_EXERCISE DETAILS_. The answer must repeat every record exactly, with all pictures omitted.
*** GIVEN ENTRIES ***
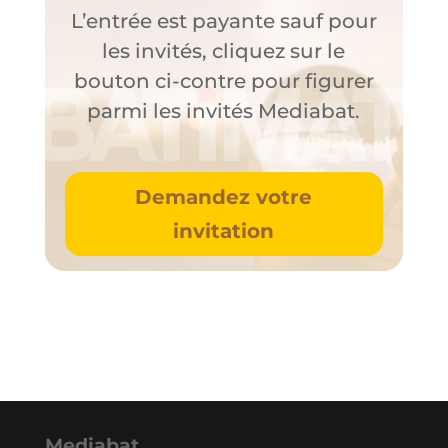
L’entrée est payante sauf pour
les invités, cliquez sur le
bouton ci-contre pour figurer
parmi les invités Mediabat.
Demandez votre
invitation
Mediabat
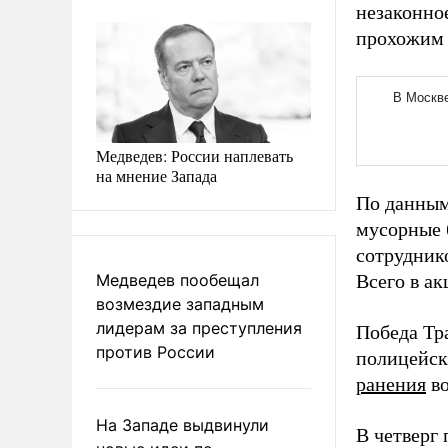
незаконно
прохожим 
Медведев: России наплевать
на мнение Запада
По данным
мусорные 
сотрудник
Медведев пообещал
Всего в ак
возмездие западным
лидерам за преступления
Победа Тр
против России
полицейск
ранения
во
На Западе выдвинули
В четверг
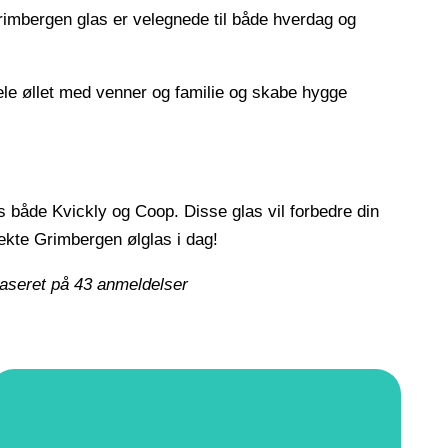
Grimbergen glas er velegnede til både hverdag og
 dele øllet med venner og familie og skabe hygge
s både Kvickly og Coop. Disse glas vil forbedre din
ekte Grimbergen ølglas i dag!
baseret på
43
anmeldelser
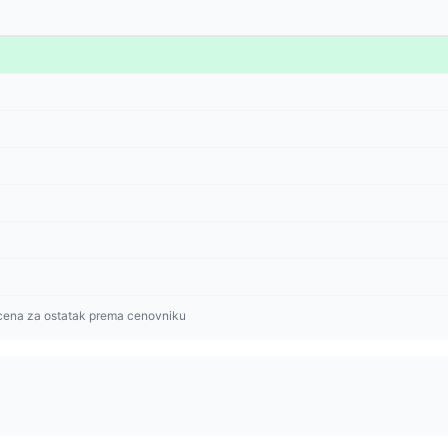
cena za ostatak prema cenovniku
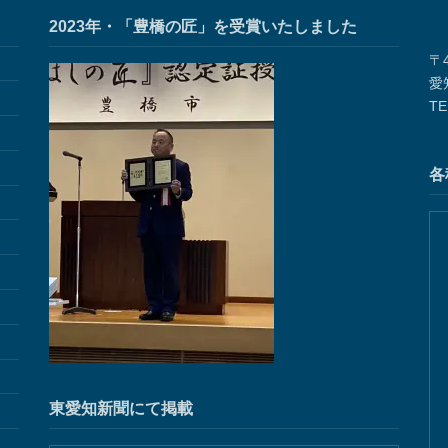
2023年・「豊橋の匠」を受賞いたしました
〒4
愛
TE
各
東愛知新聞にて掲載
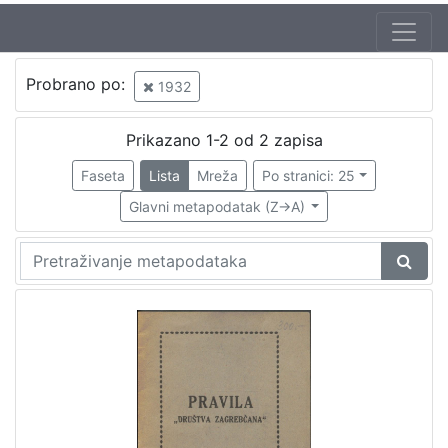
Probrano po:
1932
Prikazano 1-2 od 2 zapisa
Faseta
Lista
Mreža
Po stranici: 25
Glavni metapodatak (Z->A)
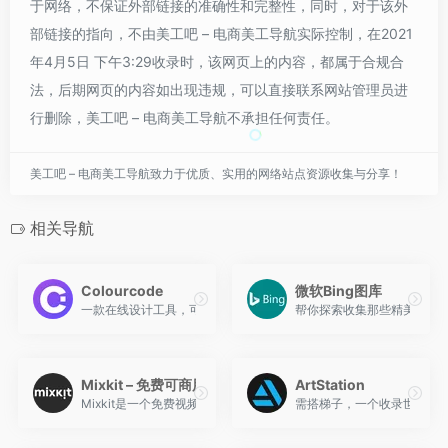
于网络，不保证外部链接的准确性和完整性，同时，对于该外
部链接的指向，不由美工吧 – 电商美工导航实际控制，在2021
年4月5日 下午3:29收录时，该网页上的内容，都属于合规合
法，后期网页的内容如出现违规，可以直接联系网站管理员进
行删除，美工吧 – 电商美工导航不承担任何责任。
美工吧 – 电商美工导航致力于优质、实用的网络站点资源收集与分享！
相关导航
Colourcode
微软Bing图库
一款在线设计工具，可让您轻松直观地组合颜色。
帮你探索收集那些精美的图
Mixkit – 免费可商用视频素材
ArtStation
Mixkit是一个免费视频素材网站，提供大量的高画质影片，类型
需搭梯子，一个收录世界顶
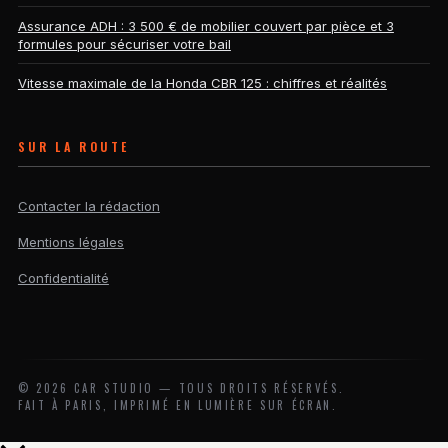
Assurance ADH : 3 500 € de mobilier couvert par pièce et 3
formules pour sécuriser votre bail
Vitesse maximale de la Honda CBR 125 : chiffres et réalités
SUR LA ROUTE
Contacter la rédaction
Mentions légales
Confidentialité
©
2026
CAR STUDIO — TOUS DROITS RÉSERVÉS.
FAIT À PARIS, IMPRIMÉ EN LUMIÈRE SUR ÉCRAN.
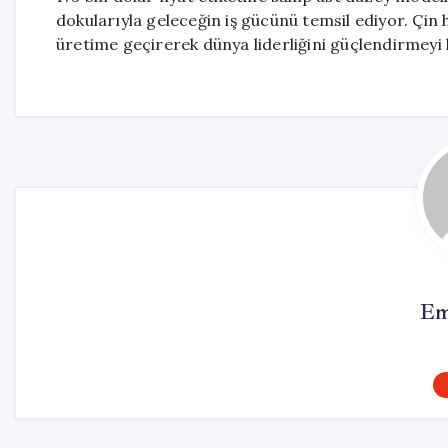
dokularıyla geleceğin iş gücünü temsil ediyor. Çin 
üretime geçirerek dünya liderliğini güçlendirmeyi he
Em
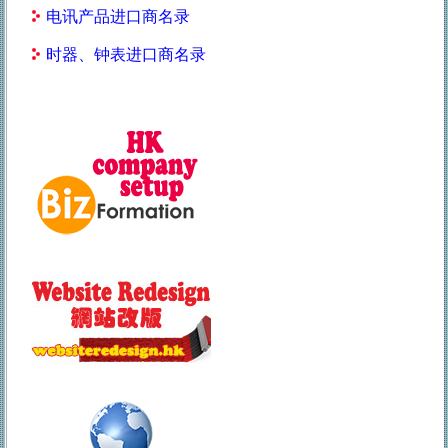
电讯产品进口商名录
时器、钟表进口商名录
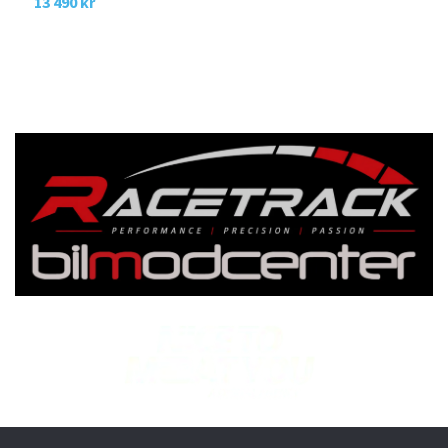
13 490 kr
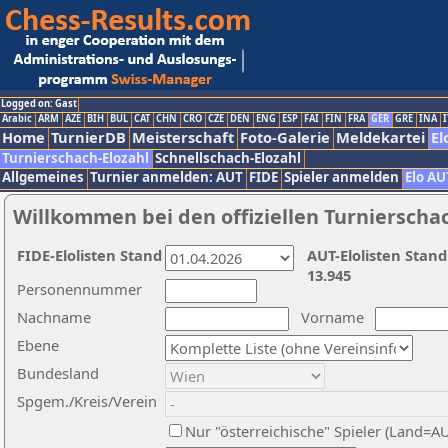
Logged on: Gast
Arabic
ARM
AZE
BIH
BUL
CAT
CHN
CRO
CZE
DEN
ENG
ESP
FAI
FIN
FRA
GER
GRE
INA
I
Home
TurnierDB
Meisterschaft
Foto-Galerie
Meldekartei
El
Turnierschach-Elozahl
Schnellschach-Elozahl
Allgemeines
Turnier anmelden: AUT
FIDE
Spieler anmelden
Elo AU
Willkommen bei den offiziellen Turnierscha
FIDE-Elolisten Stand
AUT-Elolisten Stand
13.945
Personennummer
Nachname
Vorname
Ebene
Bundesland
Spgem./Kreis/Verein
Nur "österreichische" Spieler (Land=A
*** End of GIVEN ENTRIES ***
_YOUR SOLUTION_.
L’entrée est payante sauf pour
les invités, cliquez sur le
bouton ci-contre pour figurer
parmi les invités Mediabat.
Demandez votre
invitation
Mediabat
незаконно
прохожим 
Медведев: России наплевать
на мнение Запада
По данным
мусорные 
сотрудник
Медведев пообещал
Всего в ак
возмездие западным
лидерам за преступления
Победа Тр
против России
полицейск
ранения
во
На Западе выдвинули
В четверг
Grimbergen glas er velegnede til både hverdag og
 dele øllet med venner og familie og skabe hygge
s både Kvickly og Coop. Disse glas vil forbedre din
ekte Grimbergen ølglas i dag!
baseret på
43
anmeldelser
cena za ostatak prema cenovniku
2023年・「豊橋の匠」を受賞いたしました
〒4
愛
TE
各
東愛知新聞にて掲載
Probrano po:
1932
Prikazano 1-2 od 2 zapisa
Faseta
Lista
Mreža
Po stranici: 25
Glavni metapodatak (Z->A)
于网络，不保证外部链接的准确性和完整性，同时，对于该外
部链接的指向，不由美工吧 – 电商美工导航实际控制，在2021
年4月5日 下午3:29收录时，该网页上的内容，都属于合规合
法，后期网页的内容如出现违规，可以直接联系网站管理员进
行删除，美工吧 – 电商美工导航不承担任何责任。
美工吧 – 电商美工导航致力于优质、实用的网络站点资源收集与分享！
相关导航
Colourcode
微软Bing图库
一款在线设计工具，可让您轻松直观地组合颜色。
帮你探索收集那些精美的图
Mixkit – 免费可商用视频素材
ArtStation
Mixkit是一个免费视频素材网站，提供大量的高画质影片，类型
需搭梯子，一个收录世界顶
Assurance ADH : 3 500 € de mobilier couvert par pièce et 3
formules pour sécuriser votre bail
Vitesse maximale de la Honda CBR 125 : chiffres et réalités
SUR LA ROUTE
Contacter la rédaction
Mentions légales
Confidentialité
©
2026
CAR STUDIO — TOUS DROITS RÉSERVÉS.
FAIT À PARIS, IMPRIMÉ EN LUMIÈRE SUR ÉCRAN.
dokularıyla geleceğin iş gücünü temsil ediyor. Çin 
üretime geçirerek dünya liderliğini güçlendirmeyi he
Em
电讯产品进口商名录
时器、钟表进口商名录
13 490 kr
Logged on: Gast
Arabic
ARM
AZE
BIH
BUL
CAT
CHN
CRO
CZE
DEN
ENG
ESP
FAI
FIN
FRA
GER
GRE
INA
I
Home
TurnierDB
Meisterschaft
Foto-Galerie
Meldekartei
El
Turnierschach-Elozahl
Schnellschach-Elozahl
Allgemeines
Turnier anmelden: AUT
FIDE
Spieler anmelden
Elo AU
Willkommen bei den offiziellen Turnierscha
FIDE-Elolisten Stand
AUT-Elolisten Stand
13.945
Personennummer
Nachname
Vorname
Ebene
Bundesland
Spgem./Kreis/Verein
Nur "österreichische" Spieler (Land=A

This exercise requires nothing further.